# [What this task involves]
Every record listed below should be copied exactly.

# [Data supplied]
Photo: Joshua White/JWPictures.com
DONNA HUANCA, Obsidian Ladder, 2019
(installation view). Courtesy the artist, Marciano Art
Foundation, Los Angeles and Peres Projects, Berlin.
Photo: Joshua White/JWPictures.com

# [Result]
Photo: Joshua White/JWPictures.com
DONNA HUANCA, Obsidian Ladder, 2019
(installation view). Courtesy the artist, Marciano Art
Foundation, Los Angeles and Peres Projects, Berlin.
Photo: Joshua White/JWPictures.com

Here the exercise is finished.